Okay. For the sake of any possible benefit to anyone else who 
cares, here's some stuff that I think is rather interesting
(and highly entertaining ;-) ) reading. 

Note: follow the links/see the entire context.

A) http://tinyurl.com/2f96c quote

I hate to have to play this role with a fellow hacker, but...

If you don't change to using the GPL, then you'll have to stop 
using readline.  Readline's terms say that the whole program 
has to be under the GPL, and just having the user do the link 
doesn't change this.  If the program is designed to run with 
readline as a part, then readline is a part of it.

[...]

The FSF position would be that this is still one program, 
which has only been disguised as two.  The reason it is 
still one program is that the one part clearly shows the 
intention for incorporation of the other part.

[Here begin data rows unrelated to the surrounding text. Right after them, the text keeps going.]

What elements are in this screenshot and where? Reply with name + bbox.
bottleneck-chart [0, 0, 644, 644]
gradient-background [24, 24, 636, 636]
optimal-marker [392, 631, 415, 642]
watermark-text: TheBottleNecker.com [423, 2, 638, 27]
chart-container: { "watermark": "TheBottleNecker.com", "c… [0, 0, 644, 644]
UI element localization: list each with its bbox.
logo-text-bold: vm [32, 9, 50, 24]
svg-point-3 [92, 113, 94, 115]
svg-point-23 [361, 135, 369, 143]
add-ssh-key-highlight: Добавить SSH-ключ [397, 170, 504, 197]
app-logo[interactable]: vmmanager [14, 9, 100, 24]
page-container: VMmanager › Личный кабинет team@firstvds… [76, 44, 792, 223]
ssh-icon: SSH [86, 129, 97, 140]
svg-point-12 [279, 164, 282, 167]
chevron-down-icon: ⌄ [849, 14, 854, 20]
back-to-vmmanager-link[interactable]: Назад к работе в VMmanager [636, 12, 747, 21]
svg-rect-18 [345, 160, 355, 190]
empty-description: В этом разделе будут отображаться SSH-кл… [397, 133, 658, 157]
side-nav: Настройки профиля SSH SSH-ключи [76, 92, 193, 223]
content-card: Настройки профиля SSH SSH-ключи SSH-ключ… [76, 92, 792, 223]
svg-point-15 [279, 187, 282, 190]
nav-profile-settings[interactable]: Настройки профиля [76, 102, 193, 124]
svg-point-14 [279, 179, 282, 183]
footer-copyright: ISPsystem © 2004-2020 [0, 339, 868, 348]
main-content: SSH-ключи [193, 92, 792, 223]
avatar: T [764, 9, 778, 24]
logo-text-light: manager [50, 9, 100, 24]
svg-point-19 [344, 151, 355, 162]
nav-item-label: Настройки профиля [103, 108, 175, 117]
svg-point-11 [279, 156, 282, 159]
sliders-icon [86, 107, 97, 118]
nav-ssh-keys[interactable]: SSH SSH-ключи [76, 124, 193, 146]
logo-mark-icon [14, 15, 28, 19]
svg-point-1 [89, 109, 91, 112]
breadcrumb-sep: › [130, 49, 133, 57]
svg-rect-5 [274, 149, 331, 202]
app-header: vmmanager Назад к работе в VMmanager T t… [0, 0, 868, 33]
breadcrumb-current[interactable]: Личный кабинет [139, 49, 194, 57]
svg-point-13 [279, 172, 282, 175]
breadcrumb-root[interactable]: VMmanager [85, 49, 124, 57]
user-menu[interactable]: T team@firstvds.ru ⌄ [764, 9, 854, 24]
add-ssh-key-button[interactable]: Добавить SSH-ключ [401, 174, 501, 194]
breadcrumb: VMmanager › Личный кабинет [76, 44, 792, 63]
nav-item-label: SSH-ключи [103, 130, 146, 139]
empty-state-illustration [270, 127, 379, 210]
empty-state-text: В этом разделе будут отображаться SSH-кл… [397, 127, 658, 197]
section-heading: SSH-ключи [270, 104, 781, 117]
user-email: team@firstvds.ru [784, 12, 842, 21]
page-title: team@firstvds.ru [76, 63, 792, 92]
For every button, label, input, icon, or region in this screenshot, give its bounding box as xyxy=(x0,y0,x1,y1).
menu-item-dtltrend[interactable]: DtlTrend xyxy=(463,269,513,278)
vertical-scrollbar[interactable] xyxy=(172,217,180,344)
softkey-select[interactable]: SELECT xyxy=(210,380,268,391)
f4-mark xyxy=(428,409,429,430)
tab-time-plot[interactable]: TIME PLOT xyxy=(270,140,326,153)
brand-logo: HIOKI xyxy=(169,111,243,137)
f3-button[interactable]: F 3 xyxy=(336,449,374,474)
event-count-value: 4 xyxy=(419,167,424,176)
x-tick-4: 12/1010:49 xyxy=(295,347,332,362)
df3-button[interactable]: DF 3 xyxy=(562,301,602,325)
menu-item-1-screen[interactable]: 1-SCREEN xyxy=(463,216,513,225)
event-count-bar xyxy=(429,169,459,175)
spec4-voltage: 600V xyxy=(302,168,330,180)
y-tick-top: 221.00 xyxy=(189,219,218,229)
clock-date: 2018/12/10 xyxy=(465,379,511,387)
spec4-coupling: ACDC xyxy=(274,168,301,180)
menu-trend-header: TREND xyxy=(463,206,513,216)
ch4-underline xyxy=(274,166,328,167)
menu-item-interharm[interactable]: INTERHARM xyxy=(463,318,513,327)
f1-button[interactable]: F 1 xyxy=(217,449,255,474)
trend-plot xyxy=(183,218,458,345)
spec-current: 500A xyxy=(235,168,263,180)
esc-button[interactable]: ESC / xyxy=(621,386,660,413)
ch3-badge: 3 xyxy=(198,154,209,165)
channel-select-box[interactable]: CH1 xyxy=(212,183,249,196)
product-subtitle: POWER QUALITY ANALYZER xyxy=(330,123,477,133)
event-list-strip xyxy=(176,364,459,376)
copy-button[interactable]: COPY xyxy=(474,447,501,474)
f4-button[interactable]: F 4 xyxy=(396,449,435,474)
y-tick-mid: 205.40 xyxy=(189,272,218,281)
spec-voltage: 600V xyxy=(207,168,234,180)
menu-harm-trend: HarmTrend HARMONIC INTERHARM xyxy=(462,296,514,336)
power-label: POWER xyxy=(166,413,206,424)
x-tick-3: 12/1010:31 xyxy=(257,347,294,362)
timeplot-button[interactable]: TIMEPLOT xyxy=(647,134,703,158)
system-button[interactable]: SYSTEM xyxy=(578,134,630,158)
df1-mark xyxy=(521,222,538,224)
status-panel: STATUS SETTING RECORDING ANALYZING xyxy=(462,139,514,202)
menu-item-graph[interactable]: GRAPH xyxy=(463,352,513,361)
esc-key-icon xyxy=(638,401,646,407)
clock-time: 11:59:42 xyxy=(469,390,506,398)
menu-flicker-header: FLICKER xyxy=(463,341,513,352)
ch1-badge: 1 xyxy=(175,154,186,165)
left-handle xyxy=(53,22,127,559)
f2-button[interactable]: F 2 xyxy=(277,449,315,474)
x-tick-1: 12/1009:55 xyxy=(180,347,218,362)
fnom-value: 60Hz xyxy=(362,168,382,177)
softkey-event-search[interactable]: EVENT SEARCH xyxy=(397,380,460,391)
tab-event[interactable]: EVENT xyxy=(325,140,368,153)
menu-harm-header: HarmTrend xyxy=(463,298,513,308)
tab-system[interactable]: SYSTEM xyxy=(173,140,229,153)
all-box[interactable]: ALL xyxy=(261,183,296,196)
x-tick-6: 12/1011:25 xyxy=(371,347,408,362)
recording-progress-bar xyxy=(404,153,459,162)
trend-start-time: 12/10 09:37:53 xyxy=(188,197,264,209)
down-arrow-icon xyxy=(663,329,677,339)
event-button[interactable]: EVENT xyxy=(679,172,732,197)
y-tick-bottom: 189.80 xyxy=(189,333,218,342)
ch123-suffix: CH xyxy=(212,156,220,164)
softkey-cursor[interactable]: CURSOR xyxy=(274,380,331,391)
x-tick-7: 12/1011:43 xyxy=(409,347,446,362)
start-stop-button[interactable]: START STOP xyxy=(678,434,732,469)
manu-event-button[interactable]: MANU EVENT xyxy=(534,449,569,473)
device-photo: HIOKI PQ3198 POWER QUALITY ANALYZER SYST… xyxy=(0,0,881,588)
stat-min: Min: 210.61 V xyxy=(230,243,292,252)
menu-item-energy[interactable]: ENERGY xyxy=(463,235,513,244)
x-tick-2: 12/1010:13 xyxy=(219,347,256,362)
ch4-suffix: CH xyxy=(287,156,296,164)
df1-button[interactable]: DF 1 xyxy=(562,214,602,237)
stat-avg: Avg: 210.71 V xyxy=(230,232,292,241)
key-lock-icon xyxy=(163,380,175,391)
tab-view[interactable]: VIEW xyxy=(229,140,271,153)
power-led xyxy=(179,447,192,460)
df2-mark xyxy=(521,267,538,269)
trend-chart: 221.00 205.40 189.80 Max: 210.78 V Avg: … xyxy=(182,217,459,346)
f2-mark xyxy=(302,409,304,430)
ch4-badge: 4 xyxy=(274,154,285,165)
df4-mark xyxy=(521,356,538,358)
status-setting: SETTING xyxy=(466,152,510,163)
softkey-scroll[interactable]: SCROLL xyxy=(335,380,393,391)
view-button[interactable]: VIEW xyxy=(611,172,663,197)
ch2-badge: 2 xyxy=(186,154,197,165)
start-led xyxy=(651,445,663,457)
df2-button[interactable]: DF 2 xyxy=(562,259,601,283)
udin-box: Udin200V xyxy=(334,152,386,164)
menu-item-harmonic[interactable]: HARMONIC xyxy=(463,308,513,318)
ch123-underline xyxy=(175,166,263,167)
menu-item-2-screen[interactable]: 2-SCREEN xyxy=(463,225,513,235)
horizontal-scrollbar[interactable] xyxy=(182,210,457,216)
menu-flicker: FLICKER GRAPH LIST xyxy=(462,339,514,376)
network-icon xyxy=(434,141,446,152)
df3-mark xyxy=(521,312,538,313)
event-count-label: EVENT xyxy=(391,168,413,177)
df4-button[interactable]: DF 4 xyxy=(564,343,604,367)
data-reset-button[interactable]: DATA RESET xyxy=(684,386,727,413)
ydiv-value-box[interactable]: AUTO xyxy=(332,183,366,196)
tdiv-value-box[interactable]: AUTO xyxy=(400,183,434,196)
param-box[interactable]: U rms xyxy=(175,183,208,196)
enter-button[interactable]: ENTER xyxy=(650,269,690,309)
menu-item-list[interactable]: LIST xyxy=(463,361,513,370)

I say this based on discussions I had with our lawyer long 
ago.  The issue first arose when NeXT proposed to distribute 
a modified GCC in two parts and let the user link them.  Jobs 
asked me whether this was lawful.  It seemed to me at the 
time that it was, following reasoning like what you are using; 
but since the result was very undesirable for free software, 
I said I would have to ask the lawyer.

What the lawyer said surprised me; he said that judges would 
consider such schemes to be subterfuges and would be very 
harsh toward them.  He said a judge would ask whether it is 
really one program, rather than how it is labeled.

/quote

B) http://tinyurl.com/2syev quote

RMS: We have no say in what is considered a derivative work. 
That is a matter of copyright law, decided by courts. When 
copyright law holds that a certain thing is not a derivative 
of our work, then our license for that work does not apply 
to it. Whatever our licenses say, they are operative only 
for works that are derivative of our code. 

/quote

C) http://tinyurl.com/33na5 quote

Feel free to post/add this. I wrote it some time ago for a 
corporate lawyer who wondered what the GPL exception was. 
Names and companies removed not because I think they are 
ashamed, but because I don't want people to read too much 
into them.

Linus

/quote

D) http://www.oksid.ch/license/rms.html quote

Here is a copy of a discussion that I had with RMS about 
the GPL. This was a private discussion, because RMS has 
rejected my proposal to talk about it on gnu.misc.discuss. 
That's the reason why I have removed all RMS's answers. 

[...]

Hello,

I would like to have your opinion about this article :
http://www.linuxjournal.com/article.php?sid=6366

The official FSF's opinion is OSI is wrong.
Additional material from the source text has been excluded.